I’d like to say that my two boys, ages 8½ and 10½, acclimated immediately to life at overnight camp, but I’d be lying if I did so. Truth is, it was their first time away from home, spending three and a half weeks at the same overnight camp I attended in the 1970s, Camp Tevya in Brookline, NH. My husband says, “One took to it like a duck to water; the other, like a fish to land.”

Steven has a theory that if you offered summer camp to any adult he’d jump at the chance. “Let’s say someone said to you,” he would start, “I’ll give you a three-week vacation on a lake in the mountains of New Hampshire. You can rest, swim, do crafts, and play tennis, basketball, and softball…. All meals will be prepared for you by a kitchen staff from Johnson and Wales. You can nap after lunch. At night, we’ll provide some cultural entertainment. You can retire to a rustic cabin. Sounds pretty appealing to a grown-up. But, offer it to a kid who’s never been away from home before and he’ll answer, ‘What, are you crazy? I’d rather cut off my right leg.’”

I thought that we had laid all of the groundwork. I brought the boys to a Family Day at camp last summer, where they made tie-dye t-shirts and played games with CITs while we grown-ups were taken on a tour. In January, we attended an open house in our friends’ home, where we watched a camp video and met the director and head counselors. In May, we went to a Cohen Camps New Camper Orientation event where psychologist Chris Thurber spoke to us about homesickness and preparing kids for camp while the kids played. I contacted my friend’s son, a nice counselor, and asked him to come over a week before camp to answer the boys’ questions. The Saturday just before camp started, Camp Tevya had a reunion to celebrate its 75th anniversary. We walked around, showed the camp to Steven (who was riding in the PMC last summer when we visited), played tennis, and had two barbeque meals made by the kitchen staff—a professor and his students from Johnson and Wales. The boys joined in pick-up soccer games.

I recall Allan Sherman’s 1963 song “Hello Muddah, Hello Fadduh (A letter from camp)”: “Hello, Muddah! Hello, Fadduh! Here I am at Camp Granada. Camp is very entertaining, and they say we’ll have some fun if it stops raining. I went hiking with Joe Spivey. He developed poison ivy. You remember Leonard Skinner? He got ptomaine [food] poisoning last night after dinner… Wait a minute! It stopped hailing. Guys are swimming. Guys are sailing. Playing baseball. Gee, that’s better. Muddah, Fadduh, kindly disregard this letter!”

That’s really the anthem for my boys’ month at camp, if you replace rain with tears. As I predicted, they were sad only when they had down time—which unfortunately coincided with rest hour, when they wrote letters home. The first few rivaled those that I had sent 40 years ago to my folks. “I don’t like camp. I cry constantly. Come get me!”

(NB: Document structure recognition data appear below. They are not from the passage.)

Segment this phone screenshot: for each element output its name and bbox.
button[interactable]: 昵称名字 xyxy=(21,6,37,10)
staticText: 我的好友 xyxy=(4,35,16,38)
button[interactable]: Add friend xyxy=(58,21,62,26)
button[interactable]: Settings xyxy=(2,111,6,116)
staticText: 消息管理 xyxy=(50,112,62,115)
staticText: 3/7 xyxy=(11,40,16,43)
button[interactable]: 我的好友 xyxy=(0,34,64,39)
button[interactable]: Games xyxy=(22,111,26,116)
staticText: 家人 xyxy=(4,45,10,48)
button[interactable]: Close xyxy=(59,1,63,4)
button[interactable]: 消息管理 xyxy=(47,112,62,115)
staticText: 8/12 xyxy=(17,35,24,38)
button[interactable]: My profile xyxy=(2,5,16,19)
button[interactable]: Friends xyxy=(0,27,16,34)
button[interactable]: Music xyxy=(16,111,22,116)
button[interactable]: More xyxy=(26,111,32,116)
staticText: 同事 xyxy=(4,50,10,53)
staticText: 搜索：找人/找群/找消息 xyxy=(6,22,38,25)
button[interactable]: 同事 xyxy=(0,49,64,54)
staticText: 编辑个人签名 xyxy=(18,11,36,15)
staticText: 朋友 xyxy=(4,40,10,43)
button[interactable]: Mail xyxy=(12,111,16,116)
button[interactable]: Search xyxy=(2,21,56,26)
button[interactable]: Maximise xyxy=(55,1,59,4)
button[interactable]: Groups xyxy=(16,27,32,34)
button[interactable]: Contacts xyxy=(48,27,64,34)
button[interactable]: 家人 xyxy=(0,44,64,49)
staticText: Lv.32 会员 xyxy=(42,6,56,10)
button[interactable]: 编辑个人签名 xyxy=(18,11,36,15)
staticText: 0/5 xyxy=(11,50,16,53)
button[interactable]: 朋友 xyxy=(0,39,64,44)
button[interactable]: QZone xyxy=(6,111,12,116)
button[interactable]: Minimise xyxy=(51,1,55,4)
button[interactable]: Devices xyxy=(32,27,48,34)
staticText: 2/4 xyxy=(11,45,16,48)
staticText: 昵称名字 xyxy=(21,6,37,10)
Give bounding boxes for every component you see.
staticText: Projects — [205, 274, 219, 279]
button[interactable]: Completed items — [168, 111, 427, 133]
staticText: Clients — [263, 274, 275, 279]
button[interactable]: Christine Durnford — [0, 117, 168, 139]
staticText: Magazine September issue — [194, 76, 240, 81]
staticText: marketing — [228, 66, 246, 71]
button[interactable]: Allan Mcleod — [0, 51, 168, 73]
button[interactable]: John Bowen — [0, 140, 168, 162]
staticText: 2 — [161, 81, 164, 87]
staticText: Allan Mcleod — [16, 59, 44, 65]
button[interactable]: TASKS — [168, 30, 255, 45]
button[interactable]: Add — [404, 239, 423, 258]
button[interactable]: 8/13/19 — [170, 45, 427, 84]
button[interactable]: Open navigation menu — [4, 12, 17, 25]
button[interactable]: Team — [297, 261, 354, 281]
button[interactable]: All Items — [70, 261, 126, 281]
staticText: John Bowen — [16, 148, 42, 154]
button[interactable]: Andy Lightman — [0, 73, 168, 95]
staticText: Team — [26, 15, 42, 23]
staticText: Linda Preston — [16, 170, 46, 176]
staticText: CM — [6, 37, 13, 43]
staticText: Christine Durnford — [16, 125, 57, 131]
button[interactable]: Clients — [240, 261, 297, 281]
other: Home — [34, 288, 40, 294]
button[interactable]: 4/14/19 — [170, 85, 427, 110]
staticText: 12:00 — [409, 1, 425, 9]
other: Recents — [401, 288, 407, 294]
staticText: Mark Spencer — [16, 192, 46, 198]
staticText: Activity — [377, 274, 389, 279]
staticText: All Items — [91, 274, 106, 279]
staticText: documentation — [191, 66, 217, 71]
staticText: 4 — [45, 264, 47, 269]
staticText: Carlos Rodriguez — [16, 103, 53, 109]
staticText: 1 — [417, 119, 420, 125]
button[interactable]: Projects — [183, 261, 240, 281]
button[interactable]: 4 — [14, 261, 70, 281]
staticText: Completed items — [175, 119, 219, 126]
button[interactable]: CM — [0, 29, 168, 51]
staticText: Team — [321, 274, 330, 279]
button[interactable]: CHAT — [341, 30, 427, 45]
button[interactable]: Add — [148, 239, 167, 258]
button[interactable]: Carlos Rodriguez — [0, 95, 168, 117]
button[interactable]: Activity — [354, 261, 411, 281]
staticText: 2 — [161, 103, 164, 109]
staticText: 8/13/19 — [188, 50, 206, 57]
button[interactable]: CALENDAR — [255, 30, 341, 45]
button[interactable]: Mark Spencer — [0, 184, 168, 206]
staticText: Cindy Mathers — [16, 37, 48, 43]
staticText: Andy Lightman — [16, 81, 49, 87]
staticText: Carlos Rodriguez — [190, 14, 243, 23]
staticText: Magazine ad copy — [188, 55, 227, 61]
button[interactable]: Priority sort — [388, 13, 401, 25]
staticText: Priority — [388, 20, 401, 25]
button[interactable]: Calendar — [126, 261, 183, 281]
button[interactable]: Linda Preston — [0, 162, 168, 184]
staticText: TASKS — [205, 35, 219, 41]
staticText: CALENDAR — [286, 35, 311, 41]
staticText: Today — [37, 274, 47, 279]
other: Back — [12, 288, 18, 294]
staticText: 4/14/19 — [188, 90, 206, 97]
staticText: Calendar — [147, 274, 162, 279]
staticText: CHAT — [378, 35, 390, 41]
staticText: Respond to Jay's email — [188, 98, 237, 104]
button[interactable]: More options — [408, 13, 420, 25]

Letter content soon became more informative. “Archery is fun! I got a bull’s-eye. In animal care, the bunnies are so cute.” and “We launched today in rocketry. Yesterday, we took a field trip to Water Country. I chose not to go on the 100-foot water slide called ‘Geronimo’. I went on the ‘Lazy River’ and some other slower rides. I ate pizza.”

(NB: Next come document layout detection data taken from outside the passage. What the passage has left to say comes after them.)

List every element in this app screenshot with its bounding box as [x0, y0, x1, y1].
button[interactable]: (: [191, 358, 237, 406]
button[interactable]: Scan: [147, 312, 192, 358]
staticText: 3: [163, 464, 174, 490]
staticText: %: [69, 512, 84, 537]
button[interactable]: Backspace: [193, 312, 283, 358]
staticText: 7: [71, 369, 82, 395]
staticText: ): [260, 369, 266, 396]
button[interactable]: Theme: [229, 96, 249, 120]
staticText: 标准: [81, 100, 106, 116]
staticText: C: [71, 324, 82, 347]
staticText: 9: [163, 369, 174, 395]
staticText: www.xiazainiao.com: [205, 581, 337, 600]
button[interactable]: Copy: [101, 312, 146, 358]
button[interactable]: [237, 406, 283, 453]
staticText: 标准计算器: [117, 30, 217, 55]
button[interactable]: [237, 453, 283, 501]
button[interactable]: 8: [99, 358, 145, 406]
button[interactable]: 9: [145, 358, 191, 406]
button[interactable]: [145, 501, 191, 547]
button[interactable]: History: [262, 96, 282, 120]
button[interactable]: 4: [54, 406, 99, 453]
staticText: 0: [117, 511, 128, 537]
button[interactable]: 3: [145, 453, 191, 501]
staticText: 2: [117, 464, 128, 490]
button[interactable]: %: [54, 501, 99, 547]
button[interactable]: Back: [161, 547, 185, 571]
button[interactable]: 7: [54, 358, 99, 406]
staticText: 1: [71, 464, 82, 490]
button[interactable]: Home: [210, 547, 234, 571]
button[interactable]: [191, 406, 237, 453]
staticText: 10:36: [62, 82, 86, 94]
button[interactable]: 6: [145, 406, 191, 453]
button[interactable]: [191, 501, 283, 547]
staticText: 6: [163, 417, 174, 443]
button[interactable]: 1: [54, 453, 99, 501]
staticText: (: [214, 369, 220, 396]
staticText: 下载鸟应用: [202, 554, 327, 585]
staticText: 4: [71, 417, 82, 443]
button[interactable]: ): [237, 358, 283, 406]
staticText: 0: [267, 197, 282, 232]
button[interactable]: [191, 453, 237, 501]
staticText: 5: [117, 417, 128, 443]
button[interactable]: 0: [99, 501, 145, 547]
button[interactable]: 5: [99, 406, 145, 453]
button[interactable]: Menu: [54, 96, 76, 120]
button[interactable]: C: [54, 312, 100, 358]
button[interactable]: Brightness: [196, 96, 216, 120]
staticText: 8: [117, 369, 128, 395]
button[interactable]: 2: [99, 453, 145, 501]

Finally, I received a letter with, “Here’s a joke I heard.” and one that said, “Mommy, remember those socks I showed you in Sports Authority? Can you send me a pair?” I knew that they were alright. Their latest letters came today, dated three days before the end of the first month. They both said basically, “I can’t wait to see you when you pick us up. I’ll tell you all of my stories then.”

At pick-up, I leaped out of the car to envelop two grinning boys in warm hugs. Amazing counselors had helped them transform. They now speak a foreign language, peppered with private jokes and slang. They have a repertoire of card games and songs, some of which I recall from four decades ago.

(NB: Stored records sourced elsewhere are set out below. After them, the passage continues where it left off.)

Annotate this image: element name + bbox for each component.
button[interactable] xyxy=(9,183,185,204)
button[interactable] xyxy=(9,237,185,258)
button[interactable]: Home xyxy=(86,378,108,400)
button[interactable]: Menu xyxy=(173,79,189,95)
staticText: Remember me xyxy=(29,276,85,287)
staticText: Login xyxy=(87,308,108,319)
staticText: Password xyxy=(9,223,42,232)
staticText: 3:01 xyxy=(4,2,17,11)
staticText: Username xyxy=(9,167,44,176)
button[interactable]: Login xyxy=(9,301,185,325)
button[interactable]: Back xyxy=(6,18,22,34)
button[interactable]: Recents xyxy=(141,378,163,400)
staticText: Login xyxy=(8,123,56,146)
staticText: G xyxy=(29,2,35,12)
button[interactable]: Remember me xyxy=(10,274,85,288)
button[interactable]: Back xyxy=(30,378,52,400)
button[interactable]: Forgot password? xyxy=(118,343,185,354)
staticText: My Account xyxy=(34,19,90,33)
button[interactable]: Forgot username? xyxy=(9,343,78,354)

On the car ride home, they spoke exuberantly about shared experiences and campers’ and counselors’ antics. One of my sons expressed his sorrow about leaving camp as, “I feel like I just picked a whole bunch of blueberries, and when I started to wash them they all fell to the ground.”

To spoof the MasterCard “Priceless” campaign: One pint of blueberries: $2.99, one tank of gas for the minivan: $65, one bottle of laundry detergent: $7.79, two happy campers returning from their first month away from home: Priceless.